Here's a generic plan.
Thing 1: DO NOT GET INJURED. If you feel the slightest tweak in your finger or shoulder, shut it down and go home right away (or maybe go walk on a treadmill or something). If you feel too tired to do a given workout, call it off or just run some easy top rope laps.
Thing 2: It's usually better to leave a little gas in the tank. If you go so hard on Monday's workout that you can't climb on Wednesday, your progress will be slower. Go home *before* you start tweaking fingers.
M - limit bouldering, 45-90 minutes
T - auxiliary work
W - hang board max hangs, ~30 minutes. Then red point lead climbing 1-2 hrs.
Th - auxiliary work
F - 4x4s
Sa - endurance climbing
Su - rest
repeat 6 times.
*limit bouldering: after a thorough warmup on easier boulders, climb boulder problems at your limit (i.e. just a bit too hard to red point in 1 session). Be sure to rest a lot, like 5 minutes between "send goes".
*hang board max hangs: after a thorough warmup, start a timer on your phone and find a good edge about 20mm deep (bottom edge of beastmaker 1000 is good). Every 3 minutes, hang from that edge for as long as possible. If it's more than 10 seconds, you need to add weight (put on a harness and loop a sling through a weight plate). If it's less than 5 seconds, you need to take off weight with a pulley system (preferred), take off weight with your feet, or find a bigger edge. Do 5 hangs with an open-handed "3-finger drag", then 5 hangs with a half crimp.

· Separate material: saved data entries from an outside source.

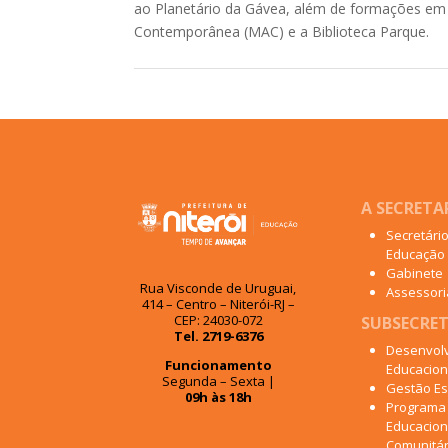
ao Planetário da Gávea, além de formações em
Contemporânea (MAC) e a Biblioteca Parque.
A SECRETA
Secretári
Educação
Gabinete
Rua Visconde de Uruguai,
Assessoria
414 – Centro – Niterói-RJ –
CEP: 24030-072
SUBSECRET
Tel. 2719-6376
Desenvol
Funcionamento
Educacion
Segunda – Sexta |
Gestão Es
09h às 18h
Programa
Educacion
Comunitár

*4x4s: choose a problem about 3 V-grades below your hardest climb from limit bouldering. Climb it 4 times in a row. Rest 5 minutes. Choose another similar problem, and repeat. Repeat 4 times. You'll know the grade is right if you're super pumped.
*endurance climbing: with autobelays or a patient partner, choose a super easy route and run laps for 15-20 minutes. Rest 20 minutes then do it again. Rest another 20 then laps for another 20.
*auxiliary work: could be just rest. Or mobility/stretching work like frog pose and pigeon pose. Or if you're energetic, 30 minutes of running, core, or even weightlifting work. I personally find that doing *something* helps with my consistency/adherence to a program.